Effing ballet, guys. What the hell?

PS: this has been a really butt-centric day for me. First thing in the morning I had to take one of my cats to the vet because she has a ruptured booty gland. Well, at least I don't have THAT.

PPS: Look. I am REALLY REALLY SORRY, this is in terrible taste, but I seriously have this song stuck in my head now, and I am sharing it with you because I am basically a bad person and I'm going to hell (and I want you to share in my pain):

Monday, January 13, 2014

Out With the Old, In With the New

Goodbye, old slippers. You were trusty and strong but your time has come. I won't throw you away because I have something of a weird sentimental attachment to you (at least not until the next time I am moving and going through my possessions with ruthless determination.)
And let this be a lesson to all of you out there: my old slippers were tight to the point of being painful two years ago, but the exact same brand, model, and size is now slightly larger than I would like. Either Grishko has changed it's sizing or my feet really have shrunk by about half a size+ since I started dancing. Either way: caveat emptor.  

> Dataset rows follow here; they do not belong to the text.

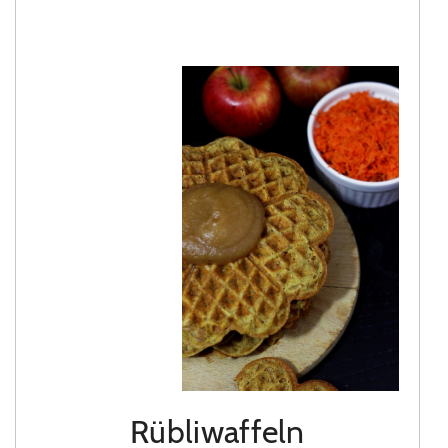
Rübliwaffeln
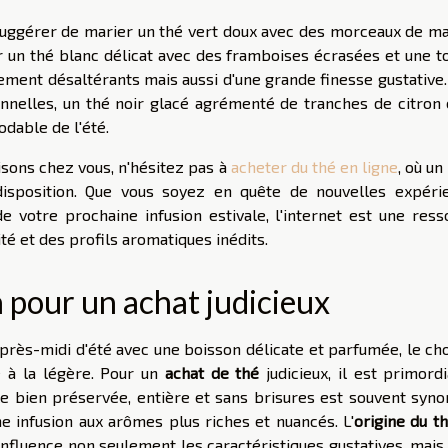
suggérer de marier un thé vert doux avec des morceaux de m
r un thé blanc délicat avec des framboises écrasées et une t
ement désaltérants mais aussi d'une grande finesse gustative.
onnelles, un thé noir glacé agrémenté de tranches de citron 
dable de l'été.
sons chez vous, n'hésitez pas à
acheter du thé en ligne
, où un
isposition. Que vous soyez en quête de nouvelles expéri
 votre prochaine infusion estivale, l'internet est une ress
té et des profils aromatiques inédits.
n pour un achat judicieux
près-midi d'été avec une boisson délicate et parfumée, le cho
 à la légère. Pour un
achat de thé
judicieux, il est primord
lle bien préservée, entière et sans brisures est souvent syn
e infusion aux arômes plus riches et nuancés. L'
origine du t
influence non seulement les caractéristiques gustatives, mais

Also: I would say that "that is just what my feet look like in the winter" but come on, let's be honest. I don't tan, my skin goes from translucent to lobster-red in ten seconds flat so I just don't tend to flaunt my lizard-belly whiteness in public. Tights are awesome. Tights are my best friends.

Sunday, January 12, 2014

The Firebird

Twelfth in an occasional series of ballet paintings/artworks that are not Degas:

 Ballet L’Oiseau de Feu (1913). 
by René Bull , 1872-1942

Tuesday, January 7, 2014

Like a Boss

Did anyone else watch Sherlock last night? Did you see him pull off that totally fucking badass pirouette for no discernible reason? Pretty sure it all just reinforces my long-held assertion that Sherlock Holmes (except not the Robert Downey Jr version, he is far too neuro-typical for me) is totally my TV boyfriend.